Have you ever tried making travel plans or a large group purchase with friends or family? Getting a group of people to agree on something can be really tough. Especially when it involves lots of money and time on everyone's part.
Take Airbnb for example. It's a platform that allows people to list and book time in other people's private homes. Some listings are meant for a single occupant, but you can just as easily rent out an entire ski cabin for your group of friends.
For group bookings, this usually means one person is tasked with gathering everyone's preferences, compiling a list of options, and hopping on one (or more) calls and video chats to coordinate. Let's also hope that everyone can stay focused and not get sucked into other distractions on the web.
Why collaborative VR?
First, let's take a look at a few current solutions for group decision making.
One way to coordinate plans with a group is to form an email thread or message group to discuss. It's great for situations where people are all disciplined enough to keep up-to-date with ideas and suggestions, but topics can easily be derailed and messages buried.
Another way is to hop on a real-time messaging solution like a phone call or video chat. There, someone can share their screen and provide a guided tour to a captive audience. However, this means that people only see what one person shows them, and if another person decides they want to linger on certain photos or details, they're taking up everyone's time.
I've been in both situations while planning getaways with friends, and I felt that everyone lacked the agency to act and explore places on their own, while still staying focused on the task at hand.
Drawing inspiration from video games, I wanted to see how an experience could leverage VR's immersion and engagement within a real-time collaborative virtual space to quickly come to a decision on a listing.
Designing the flow
I wanted to make this as easy and familiar to people as possible. I decided to tie into Airbnb's existing share mechanics. Sharing links to friends would generate a unique URL that would open up a web browser or the Airbnb mobile app where they could see and voice chat with their friends. This could be also be extended to the Wishlist, a group of favorited listings to share with your friends.
While viewing a photo of the property, there could be an option to hop into VR where friends could navigate through the home using hotspots.
Mobile VR is still pretty new, and I didn't want to alienate people who didn't have a VR headset such as a Google Cardboard. This meant easing people into VR by introducing users to a monoscopic view which uses your phone as a "portal" to view the 360 photos.
From there, a quick button tap on the recognizable "Google Cardboard" button will take them into a stereo VR view ready to be put into a head mounted display.
I implemented avatars and real-time voice chat to allow people to chat about the property as they browsed the listing. To add a human touch, you could see what your friends were looking at so that you could share in the excitement of discovering the hot tub or balcony view. Linking everyone else's avatar to their head movement provided a human touch to the experience and allowed everyone's personality to come out.
Speed dating the concept
I approached several friends who use Airbnb regularly to plan group trips to get a sense of whether or not the concept was sound. Showing them the prototype and walking them through a group trip scenario helped draw out both good and bad reactions to the concept.
What they liked
Everyone thought that real-time collaboration should be built-in. In an age where Google Docs is the norm, there's no excuse not to have real-time browsing. In addition, the 360 photos were exciting, and helped properly frame expectations for the skeptics used to being let down by sneaky camera tricks. Finally, they really enjoyed the in-app voice chat as well, but wanted an explicit way to join calls and mute the audio for privacy reasons.

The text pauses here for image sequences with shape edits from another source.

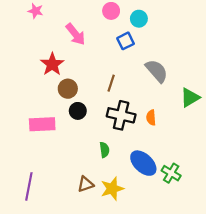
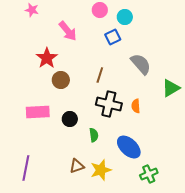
black circle: (78, 111) -> (70, 119), moved
green cross: (171, 173) -> (149, 174), moved, turned 36

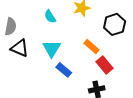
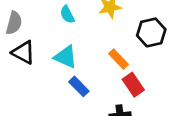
cyan triangle: (52, 49) -> (66, 57), turned -42

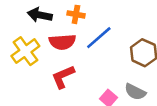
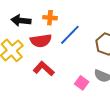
red L-shape: (63, 77) -> (44, 69), turned 70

What could use improvement
While monoscopic viewing felt natural, putting their phone into a VR device was asking too much. It was a cool party trick, but the 360 photos didn't provide enough value or interactivity to make the effort to pull out the VR headset—if they even had one. Perhaps if the photos were stereoscopic to get a better sense of scale, it might be worth stepping into VR.
It's hard enough to get a single person to make a decision. When dealing with multiple stakeholders, we may need to rethink the way we encourage users to get across the line. Perhaps we can draw learnings from cooperative multiplayer games to encourage independent discovery and—dare I even say—fun?
I enjoyed working on this project and it revealed some interesting insights about how VR and real-time collaboration could benefit a platform such as Airbnb. Imagine what it could do for other group buying experiences such as apartment hunting, house buying, travel, vacation destinations, and even music festivals!